Pernyataan tersebut disampaikan dalam Rapat Paripurna DPR RI ke-24 Masa Persidangan IV Tahun Sidang 2024–2025 yang digelar pada Selasa, 15 Juli 2025 di Kompleks Parlemen, Senayan, Jakarta.
Rapat tersebut membahas tanggapan pemerintah terhadap pandangan fraksi-fraksi DPR RI atas Rancangan Undang-Undang tentang Pertanggungjawaban atas Pelaksanaan APBN Tahun Anggaran 2024.
Dalam kesempatan itu, Sri Mulyani menanggapi sorotan Fraksi PKB dan NasDem mengenai perlunya kehati-hatian dalam pengelolaan SBN.
SBN Sebagai Instrumen Investasi Aman
Sri Mulyani mengajak para anggota dewan untuk melihat SBN dari sisi permintaan atau demand, karena instrumen ini justru banyak dibutuhkan oleh berbagai kalangan masyarakat.
"Mari kita lihat dari sisi 'demand' atau pemintanya. Lembaga-lembaga baik itu pensiun, asuransi, perbankan, bahkan masyarakat kecil telah memegang Surat Berharga Negara kita. Mereka membutuhkan instrumen investasi yang aman," ungkapnya.
Ia menjelaskan bahwa SBN telah menjadi pilihan investasi bagi masyarakat luas, termasuk ibu rumah tangga, mahasiswa, dan institusi keuangan seperti dana pensiun dan asuransi.
Sri Mulyani menekankan komitmen pemerintah untuk terus mengelola SBN secara hati-hati sebagai bagian dari strategi pembiayaan APBN.
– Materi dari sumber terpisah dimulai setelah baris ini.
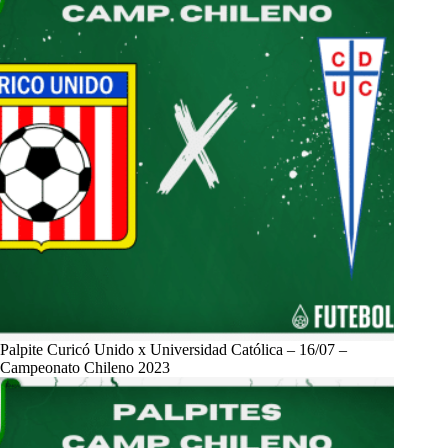
Palpite Curicó Unido x Universidad Católica – 16/07 –
Campeonato Chileno 2023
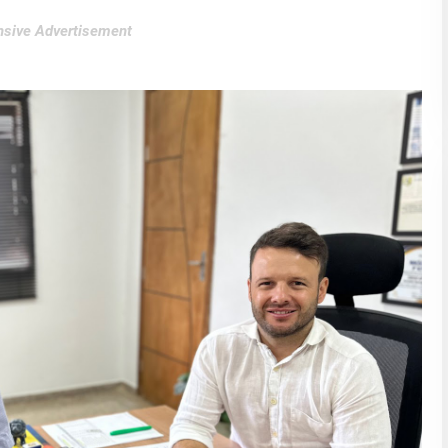
sive Advertisement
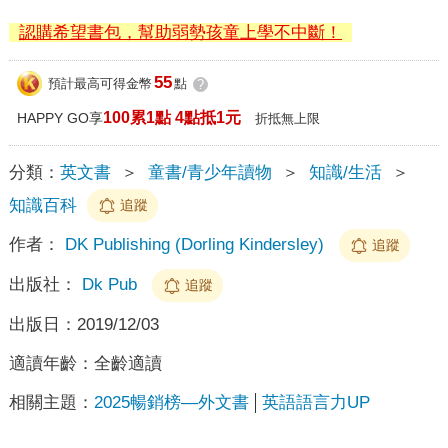
認購希望書包，幫助弱勢孩童上學不中斷！
55
預計最高可得金幣
點
?
100累1點 4點抵1元
HAPPY GO享
折抵無上限
分類：
英文書
＞
童書/青少年讀物
＞
知識/生活
＞
知識百科
追蹤
作者：
DK Publishing (Dorling Kindersley)
追蹤
出版社：
Dk Pub
追蹤
出版日：
2019/12/03
適讀年齡：
全齡適讀
相關主題：
2025暢銷榜—外文書
英語語言力UP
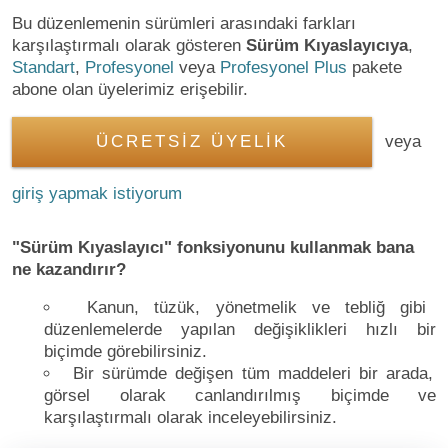
Bu düzenlemenin sürümleri arasındaki farkları
karşılaştırmalı olarak gösteren
Sürüm Kıyaslayıcıya
,
Standart
,
Profesyonel
veya
Profesyonel Plus
pakete
abone olan üyelerimiz erişebilir.
ÜCRETSİZ ÜYELİK
veya
giriş yapmak istiyorum
"Sürüm Kıyaslayıcı" fonksiyonunu kullanmak bana
ne kazandırır?
Kanun, tüzük, yönetmelik ve tebliğ gibi
düzenlemelerde yapılan değişiklikleri hızlı bir
biçimde görebilirsiniz.
Bir sürümde değişen tüm maddeleri bir arada,
görsel olarak canlandırılmış biçimde ve
karşılaştırmalı olarak inceleyebilirsiniz.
Pemerintah Fokus pada Edukasi dan Kesehatan Utang
Menurut Sri Mulyani, pemerintah akan terus melakukan edukasi kepada publik agar masyarakat tidak memandang SBN hanya sebagai utang negara, tetapi memahami nilainya sebagai alat investasi.
Edukasi ini, jelasnya, bertujuan agar seluruh lapisan masyarakat bisa memahami bahwa SBN memberikan manfaat serta rasa aman dalam berinvestasi.
Selain itu, ia juga menegaskan bahwa pemerintah terus menjaga kesehatan utang negara melalui pemantauan risiko-risiko utama.
"Mengenai kesehatan utang, kami terus akan waspadai risiko suku bunga utang, risiko nilai tukar dan risiko pembiayaan ulang atau 'refinancing'. Semua tetap berada pada batas aman, baik dalam jangka pendek maupun jangka menengah," ia mengungkapkan.
Sri Mulyani memastikan bahwa prinsip kehati-hatian tetap menjadi acuan dalam pengelolaan utang negara ke depan.